Secondly, if an interviewer asks any questions at all, this produces, of necessity, an arbitrary stopping-off point in the questioning. In Hatfield Main, a striking miner told the interviewer, with the air of relating one of the facts of life, that certain miners who had been ‘scabs’ in the 1926 strike had been shunned by the community ever since. The next question might have been ‘And what do you think of that?’, but it was not asked. The makers of the documentary might reply that asking a striking miner to comment on something rather than just to state it as dogma would constitute interference with the ‘authentic view’, But if it is agreed that any kind of interview constitutes some kind of interference with the situation, then the problem of ‘Why some questions and not others?’ is a valid one. Inevitably it is a problem heavily bound up with politics, in that those of strong opinions on either side of the dispute would not wish the questions to become any more awkward.
Nobody could say that television gave the pit strike insufficient coverage. Yet in that large part of its coverage which engaged with ordinary miners, television stands convicted of a massive waste of opportunities. Fathers and sons divided by the struggle were never asked about forgiveness and tolerance. Instead of exploring ways of repairing the breaches between those who will still be living in the pit communities long after the strike, it helped to reinforce their stylised positions of difference.
SIR: I refer to the article by Sam Miller, ‘Grimethorpe Now’, in the London Review of Books of 6 June. He quotes, with almost lyrical satisfaction, how an 18-stone miner smashed a policeman’s head through a police-car window.

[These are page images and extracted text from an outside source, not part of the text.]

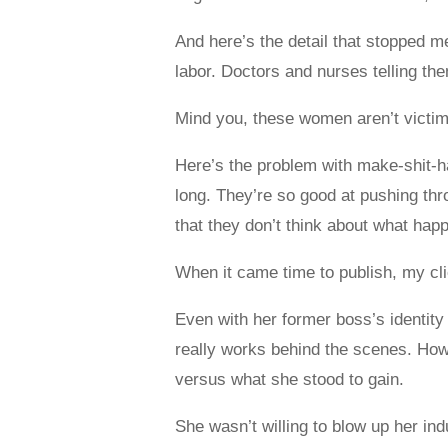
And here’s the detail that stopped 
labor. Doctors and nurses telling th
Mind you, these women aren’t victi
Here’s the problem with make-shit-h
long. They’re so good at pushing thr
that they don’t think about what hap
When it came time to publish, my cl
Even with her former boss’s identity 
really works behind the scenes. How
versus what she stood to gain.
She wasn’t willing to blow up her ind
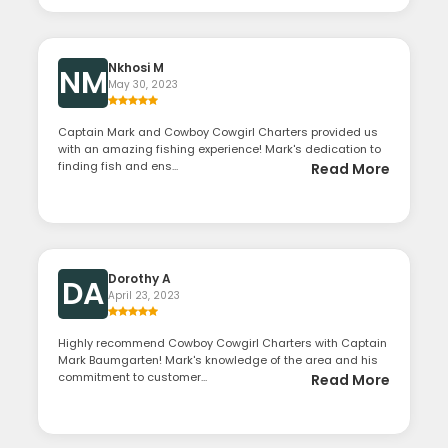
Nkhosi M
NM
May 30, 2023
Captain Mark and Cowboy Cowgirl Charters provided us
with an amazing fishing experience! Mark's dedication to
finding fish and ens...
Read More
Dorothy A
DA
April 23, 2023
Highly recommend Cowboy Cowgirl Charters with Captain
Mark Baumgarten! Mark's knowledge of the area and his
commitment to customer...
Read More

Not just once: ‘he broke every window with the policeman’s head.’ He obviously approves of the fact that this man ‘has an alibi, a cast-iron alibi’. We, the readers, are meant to infer from this what wonderful people are the inhabitants of Grimethorpe. Sam Miller seems to get the voyeur’s flawed satisfaction from this. You describe him as a London journalist who specialises in Middle Eastern affairs: perhaps he would do better if he stuck to his specialty.
Sam Miller writes: I did not condone the assault; I was reporting an account of it. If I had seen any point in airing my own disapproval of the assault, or of the account, I would have done so.